The serpent tribe in India is numerous. They actually swarm in gardens, and often intrude into the dwellings of the inhabitants, principally during the rainy season. Certainly the majority are harmless, but the bite of others is speedily fatal. The most to be dreaded is the cobra-de-capello, or hooded snake. It seldom exceeds three or four feet in length, and is about an inch and a quarter thick. The Rupelian snake—about four feet long—is another whose bite is almost instantaneous death. Sir Joseph Fraser states that no antidote has yet been discovered to cure the bite of either of these horrible reptiles.

The loss of life from snake bites in India is painful to contemplate, but the extermination of snakes is attended with grave difficulties—from their great number, the character of the country, the rapid undergrowth of the jungle; and, above all, the scruples of the majority of the people, whom caste prevents from destroying life.

Something, however, has been effected by the offer of rewards. In 1877 a total of 16,777 persons are reported as having died from snake-bites, while £811 was paid for the destruction of 127,295 snakes!

The last census of the Indian Empire shows a population of 252,451,210, and this may be accepted as a minimum, owing to the great difficulty existing in obtaining exact returns. Many of the natives evince a great reluctance at giving the true number of their family. The density of the population may be appreciated when a comparison is drawn from the following figures:—France has 180 people to the square mile, England 200, whilst in Bengal the population reaches the enormous number of 1280 persons to each cultivated square mile. The Famine Commissioners in 1880 reported that over six millions of the peasant holdings of Bengal—or two-thirds of the whole—averaged from two to three acres a-piece. Allowing for women and children, this represents a population of about 24,000,000 struggling to live off 15,000,000 acres—or just half-an-acre a-piece.

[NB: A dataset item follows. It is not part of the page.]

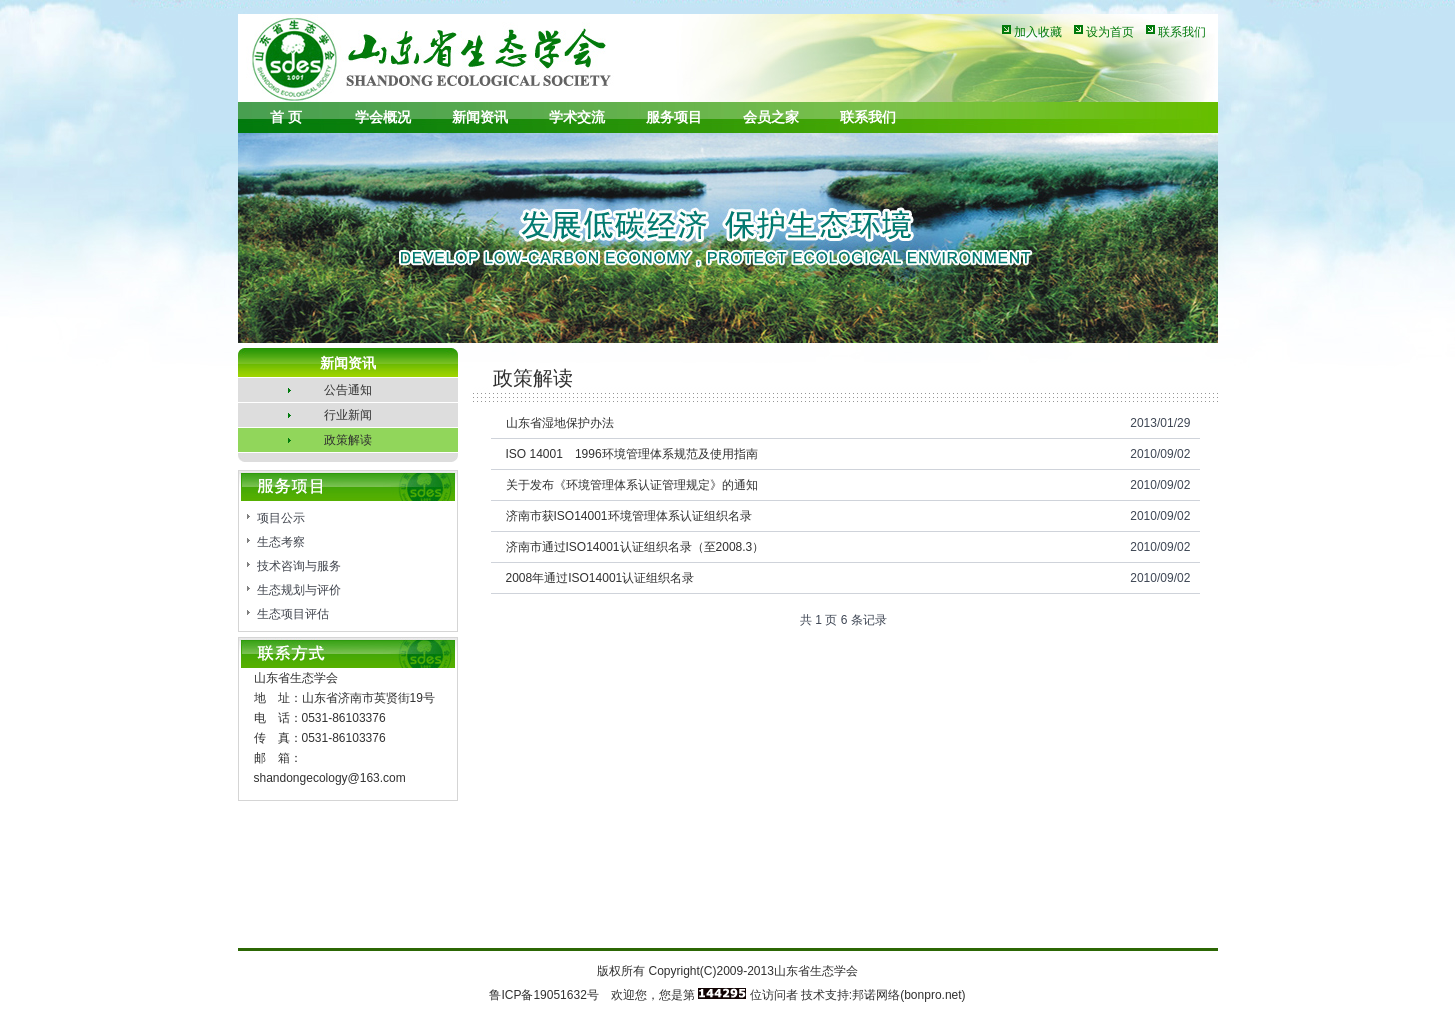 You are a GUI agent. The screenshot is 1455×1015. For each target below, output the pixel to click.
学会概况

Unlike other countries, India has few large towns, and no manufacturing centres. In England, for instance, 42 per cent.—or nearly one half of the population—live in towns, with upwards of 20,000 inhabitants; whilst in India barely 4 per cent.—or not a twentieth of the people—live in towns. India is entirely a rural country.

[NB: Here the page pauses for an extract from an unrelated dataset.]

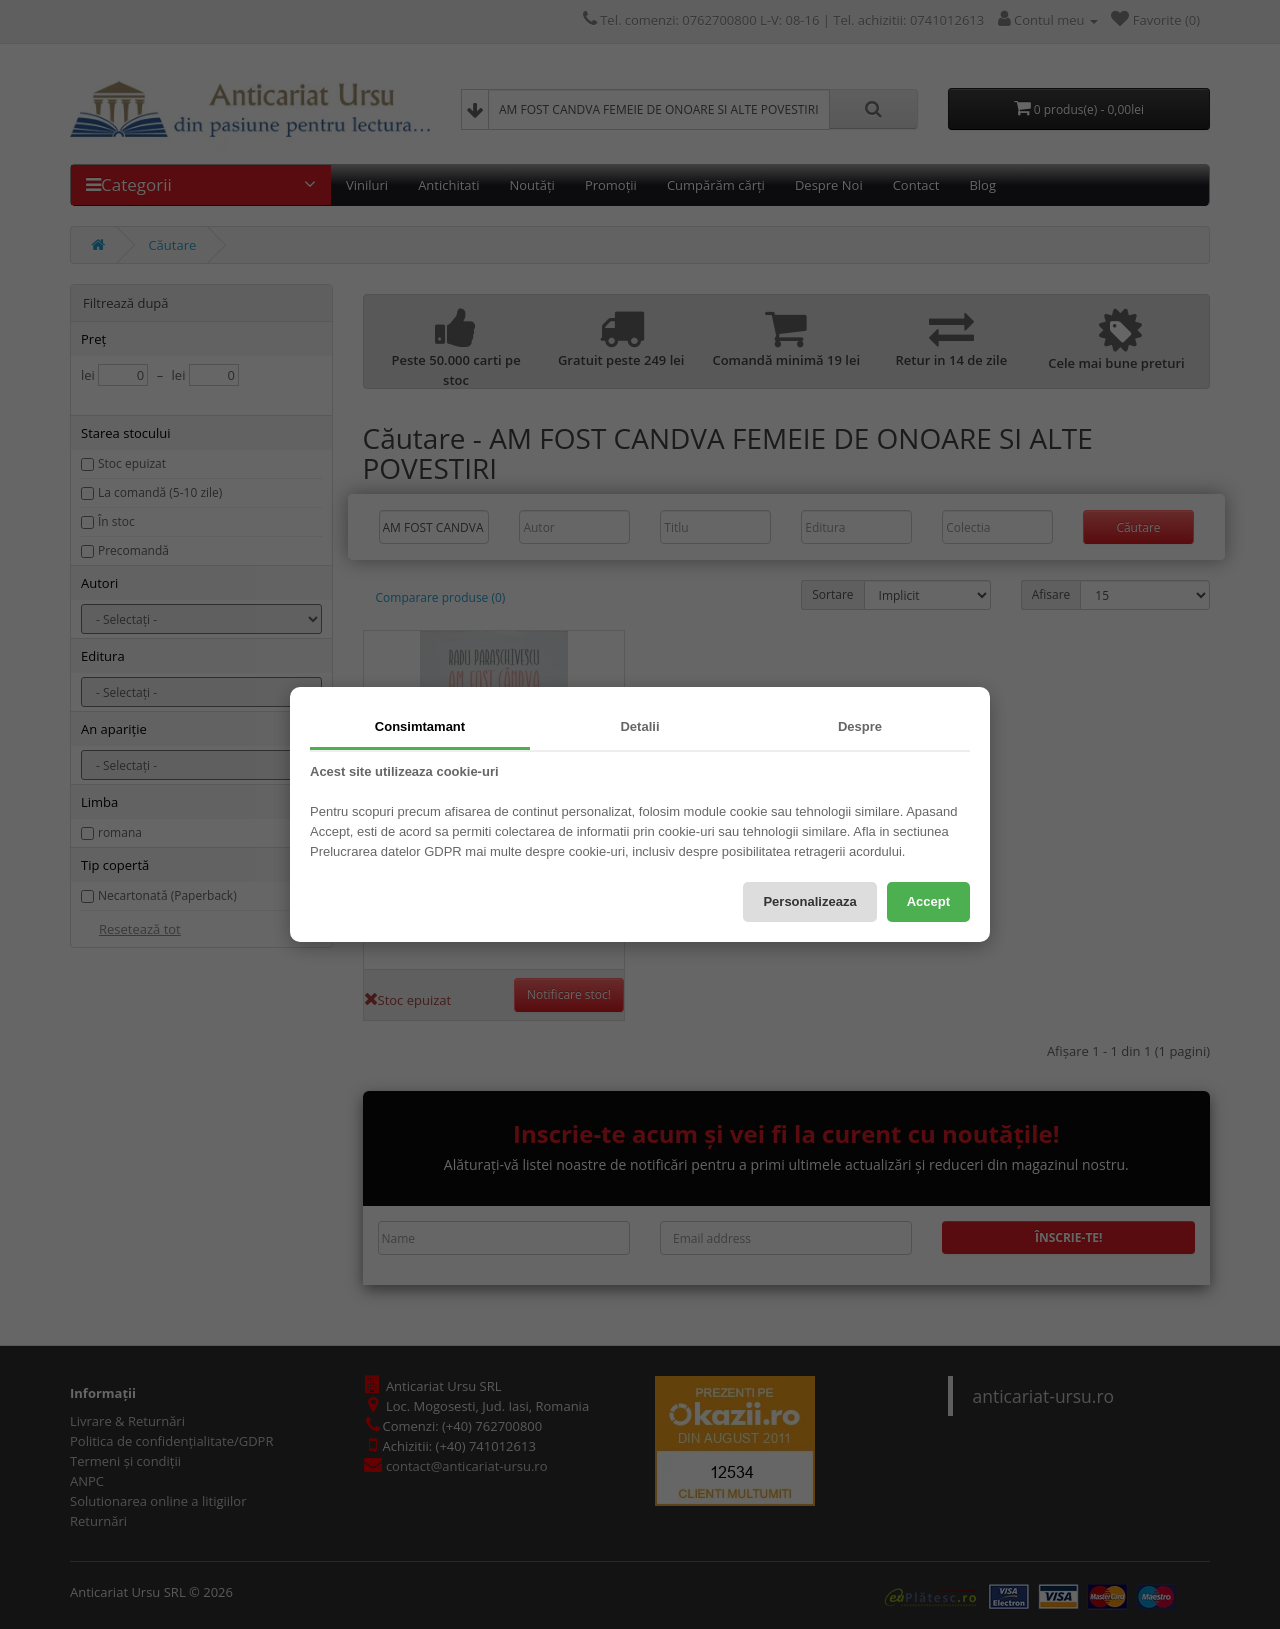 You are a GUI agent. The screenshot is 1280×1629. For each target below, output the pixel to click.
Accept (928, 901)
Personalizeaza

We see, therefore, in India, a dense population of farmers. Wherever their number exceeds one to the acre—or 640 to the square mile—the struggle for existence becomes a hard task; at half-an-acre a-piece (and it is often so), that struggle is very hard indeed. When a crop fails the Government has a bad time of it to feed the starving millions. Disease and death in such periods, amongst underfed people, is simply horrible.

The opening up of lines of railway throughout this vast empire, now enables the Governments to alleviate the dreadful effects of over-population, and relieve the distress. Still, the fact remains that since the establishment of British rule in India the population has increased materially. The census of 1872 shows an increase of 240,000; the production of the soil being stationary, the future becomes problematical.